The stated logic is that technological advancement should be directed toward human space exploration.
“The FY 2019 budget is restructured to align with the Administration’s new space exploration policy by consolidating and refocusing existing NASA technology development activities on space exploration,” the budget document reads.
This will inevitably take some funds away from technology projects that could be useful across NASA’s directorates, but more important sets the stage for a ramp up in funding for moon missions in the years ahead. And since the proposed 2019 budget would cap NASA funds for the next four years, other NASA programs would have to suffer — most notably Earth sciences and other science exploration unrelated to the moon.
Seldom discussed by those excited by the prospect of continuing the legacy of the Apollo program and having Americans return to the moon is that Apollo was extraordinarily expensive and required great national sacrifice.
During the 1960s the NASA budget (which was directed in large part into the Mercury and Apollo manned missions) took up as much as four percent of the federal budget (the equivalent of $40 billion today.) For six years it took up three percent or more of the budget. The NASA budget is now at its lowest point since 1959 as a percentage of the federal budget — less than one-half of one percent of the budget — and provides less than $20 billion and has for decades.
It seems pretty clear that ambitious humans-on-the-moon project would mean fewer Cassinis, fewer Hubbles, fewer Keplers.
Another sign of the lowering profile of NASA science is the proposal in the 2019 budget to launch the other NASA flagship science mission of the 2020s, the flyby of Jupiter’s moon Europa, on a commercial heavy-lift rocket rather than NASA’s Space Launch System. The SLS was sold to Congress as the vehicle that could send spacecraft speedily to outer planets, but now both production delays and a desire to quickly get astronauts into space on the SLS has made that far less likely and some years further out, if it happens at all.
Heavy lift rockets other than SLS—including SpaceX’s Falcon Heavy and the Delta IV from United Launch Alliance —lack the power to blast the Europa Clipper directly from Earth to Jupiter. A conventional rocket would rely on three gravity assists from Earth and one from Venus, increasing the transit time from about 3 years to at least 6 years.

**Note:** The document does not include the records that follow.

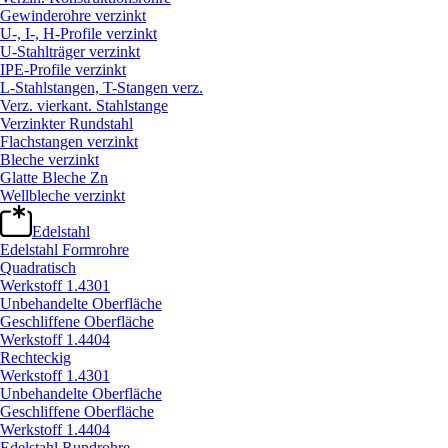
Gewinderohre verzinkt
U-, I-, H-Profile verzinkt
U-Stahlträger verzinkt
IPE-Profile verzinkt
L-Stahlstangen, T-Stangen verz.
Verz. vierkant. Stahlstange
Verzinkter Rundstahl
Flachstangen verzinkt
Bleche verzinkt
Glatte Bleche Zn
Wellbleche verzinkt
Edelstahl
Edelstahl Formrohre
Quadratisch
Werkstoff 1.4301
Unbehandelte Oberfläche
Geschliffene Oberfläche
Werkstoff 1.4404
Rechteckig
Werkstoff 1.4301
Unbehandelte Oberfläche
Geschliffene Oberfläche
Werkstoff 1.4404
Edelstahl Rundrohre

Missions happen when they are a priority, and clearly now not just a scientific priority. Nothing is settled, but the warning signs are there that the moon program will force space science down the priority list unless NASA suddenly gets a lot more money.

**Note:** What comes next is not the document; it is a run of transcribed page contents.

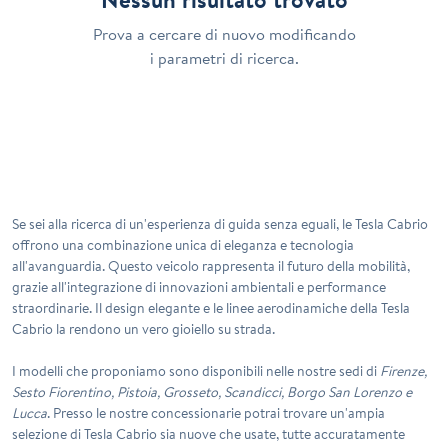
Prova a cercare di nuovo modificando
i parametri di ricerca.
Se sei alla ricerca di un'esperienza di guida senza eguali, le
Tesla Cabrio
offrono una combinazione unica di eleganza e tecnologia
all'avanguardia. Questo veicolo rappresenta il futuro della mobilità,
grazie all'integrazione di innovazioni ambientali e performance
straordinarie. Il design elegante e le linee aerodinamiche della Tesla
Cabrio la rendono un vero gioiello su strada.
I modelli che proponiamo sono disponibili nelle nostre sedi di
Firenze,
Sesto Fiorentino, Pistoia, Grosseto, Scandicci, Borgo San Lorenzo e
Lucca
. Presso le nostre concessionarie potrai trovare un'ampia
selezione di Tesla Cabrio sia nuove che usate, tutte accuratamente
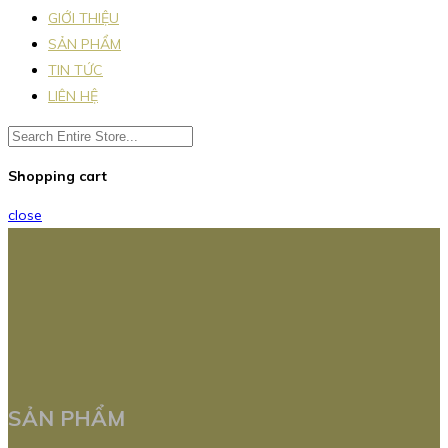
GIỚI THIỆU
SẢN PHẨM
TIN TỨC
LIÊN HỆ
Shopping cart
close
SẢN PHẨM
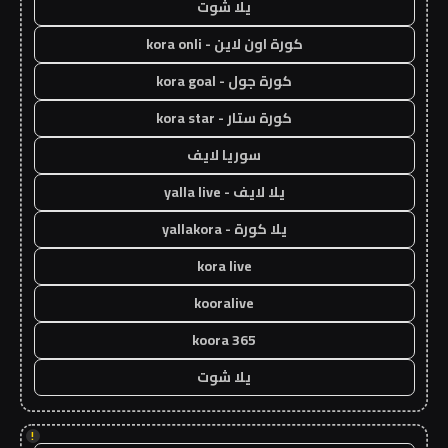
يلا شوت
كورة اون لاين - kora onli
كورة جول - kora goal
كورة ستار - kora star
سوريا لايف
يلا لايف - yalla live
يلا كورة - yallakora
kora live
kooralive
koora 365
يلا شوت
!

Marc Kaufman is the author of two books about space: “Mars Up Close: Inside the Curiosity Mission” and “First Contact: Scientific Breakthroughs in the Search for Life Beyond Earth.” He is also an experienced journalist, having spent three decades at The Washington Post and The Philadelphia Inquirer. He began writing the column in October 2015, when NASA’s NExSS initiative was in its infancy. While the “Many Worlds” column is supported and informed by NASA’s Astrobiology Program, any opinions expressed are the author’s alone.